Anzahl Seiten: 383 Seiten

 

Frank Kodiak, ein neuer Stern auf dem Thriller-Himmel? Nein, hier handelt es sich um ein Pseudonym hinter dem sich Andreas Winkelmann versteckt. Und dieser Name steht ja schon eine Weile für wirklich gute und spannende Thriller.

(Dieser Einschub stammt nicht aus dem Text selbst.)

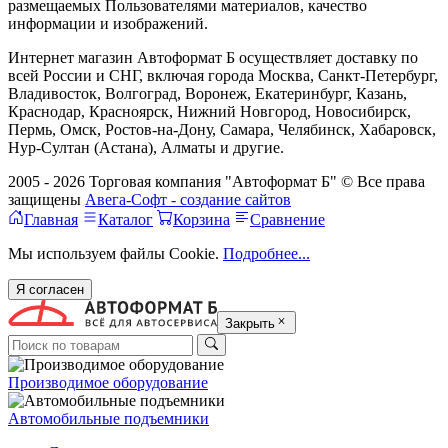
размещаемых Пользователями материалов, качество
информации и изображений.
Интернет магазин Автоформат Б осуществляет доставку по
всей России и СНГ, включая города Москва, Санкт-Петербург,
Владивосток, Волгоград, Воронеж, Екатеринбург, Казань,
Краснодар, Красноярск, Нижний Новгород, Новосибирск,
Пермь, Омск, Ростов-на-Дону, Самара, Челябинск, Хабаровск,
Нур-Султан (Астана), Алматы и другие.
2005 - 2026 Торговая компания "Автоформат Б" © Все права
защищены
Авега-Софт - создание сайтов
Главная
Каталог
Корзина
Сравнение
Мы используем файлы Cookie.
Подробнее...
Я согласен
Закрыть
Производимое оборудование
Автомобильные подъемники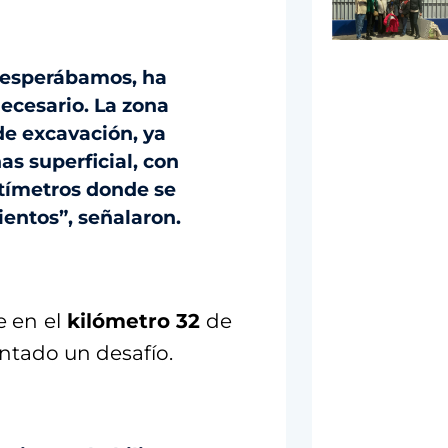
 esperábamos, ha
necesario. La zona
de excavación, ya
as superficial, con
ntímetros donde se
entos”, señalaron.
e en el
kilómetro 32
de
entado un desafío.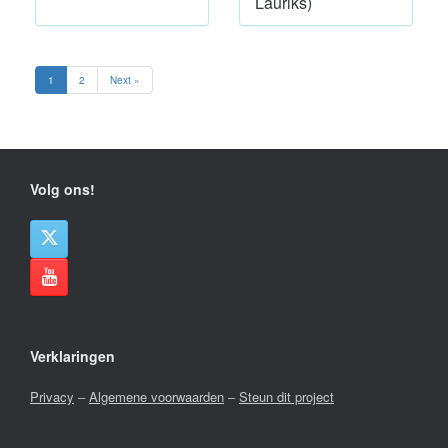
Lauriks)
1
2
Next »
Volg ons!
Verklaringen
Privacy
–
Algemene voorwaarden
–
Steun dit project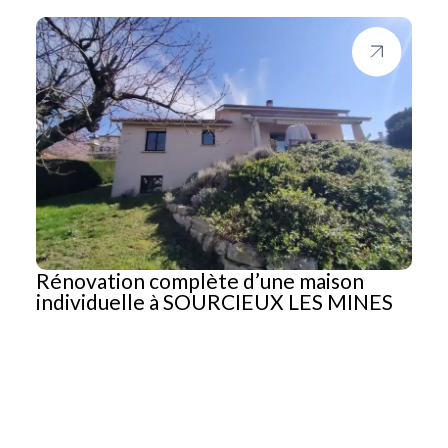
Rénovation complète d’une maison
individuelle à SOURCIEUX LES MINES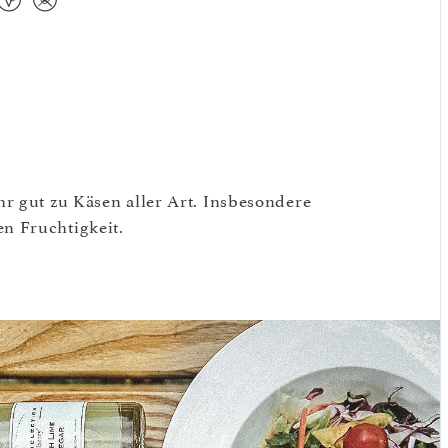
r gut zu Käsen aller Art. Insbesondere
n Fruchtigkeit.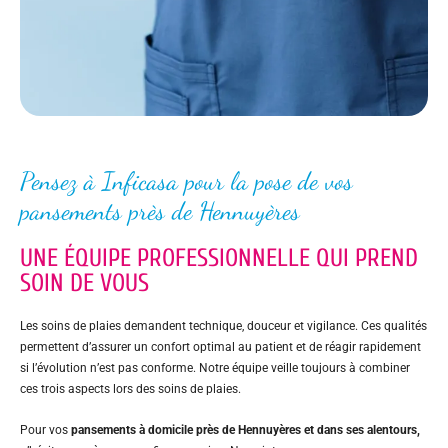
Pensez à Inficasa pour la pose de vos
pansements près de Hennuyères
UNE ÉQUIPE PROFESSIONNELLE QUI PREND
SOIN DE VOUS
Les soins de plaies demandent technique, douceur et vigilance. Ces qualités
permettent d’assurer un confort optimal au patient et de réagir rapidement
si l’évolution n’est pas conforme. Notre équipe veille toujours à combiner
ces trois aspects lors des soins de plaies.
Pour vos
pansements à domicile près de Hennuyères et
dans ses alentours,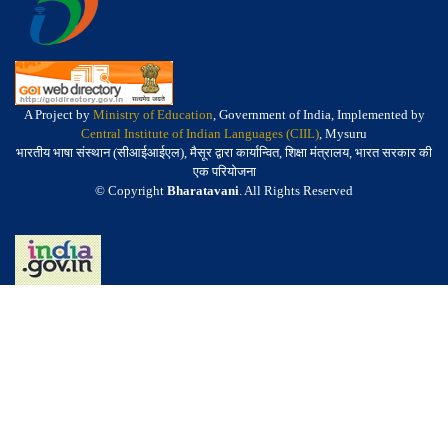
A Project by
Ministry of Education
, Government of India, Implemented by
Central Institute of Indian Languages (CIIL)
, Mysuru
भारतीय भाषा संस्थान (सीआईआईएल), मैसूर द्वारा कार्यान्वित, शिक्षा मंत्रालय, भारत सरकार की
एक परियोजना
© Copyright
Bharatavani
. All Rights Reserved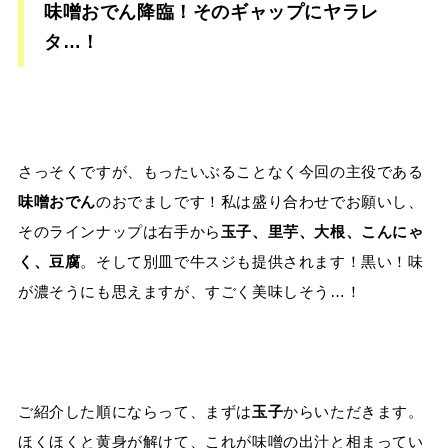
味噌おでん降臨！そのギャップにヤラレ
タ…！
さっそくですが、もったいぶることなく今回の主役である
味噌おでん
のおでましです！私は盛り合わせでお願いし、
そのラインナップは右手から
玉子、里芋、大根、こんにゃ
く、豆腐
。そして別皿で牛スジも提供されます！黒い！味
が濃そうにも思えますが、すごく美味しそう…！
ご紹介した順にならって、まずは
玉子
からいただきます。
ほくほくと黄身が解けて、これが味噌の出汁と相まってい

Andreas Zordan, Schriftsteller, behauptet von sich, er sei ein Psychopath und wenn er seine Lust am Töten nicht in seinen Büchern ausleben würde, würde er es in der Realität machen. Soweit so gut. Handelt es sich hier nur um einen geschickten PR Gag, damit sich seine Bücher besser verkaufen, oder steckt mehr dahinter? Die junge Journalistin Greta wird zu ihm geschickt um aus dem pressefeindlichen Zordan ein Interview raus zu kitzeln. Sie erwischt einen unguten Moment, denn Zordan hat kurz zuvor eine Leiche in seinem Garten entdeckt, die nach dem Vorbild eines seiner Bücher getötet wurde. Der Mörder nennt sich NUMMER 25. Eine Studie besagt, dass jeder fünfundzwanzigste unter uns ein Soziopath ist. Somit ist der Mörder diese NUMMER 25. Ein Psychoduell zwischen Zordan und dem Mörder beginnt. Zordan will die Polizei (noch) nicht einschalten, da er denkt, er sei sofort der Hauptverdächtige, aber er vertraut sich Greta an. Zu zweit machen sie sich auf die Suche nach NUMMER 25. Und Greta will wissen, ob Andreas wirklich der Psychopath ist, der er zu sein vorgibt.... Aber ist wirklich alles so wie es den Anschein hat?

Frank Kodiak, bleiben wir bei diesem Namen, ist hier ein wirklich guter Thriller gelungen. Spannend und rasant geschrieben, ein wahrer Pageturner. Ein paar blutige und eklige Szenen hat das Buch natürlich auch zu bieten. Man fiebert mit den beiden Protagonisten mit. Und gerade als man denkt, man weiß, wie alles zusammenhängt, kommt eine Wendung, an die man nicht gedacht hätte, die aber irgendwie total logisch ist.

Egal wie sich Andreas Winkelmann nennt und in Zukunft nennen mag, seine Thriller sind wahre Spitzenklasse.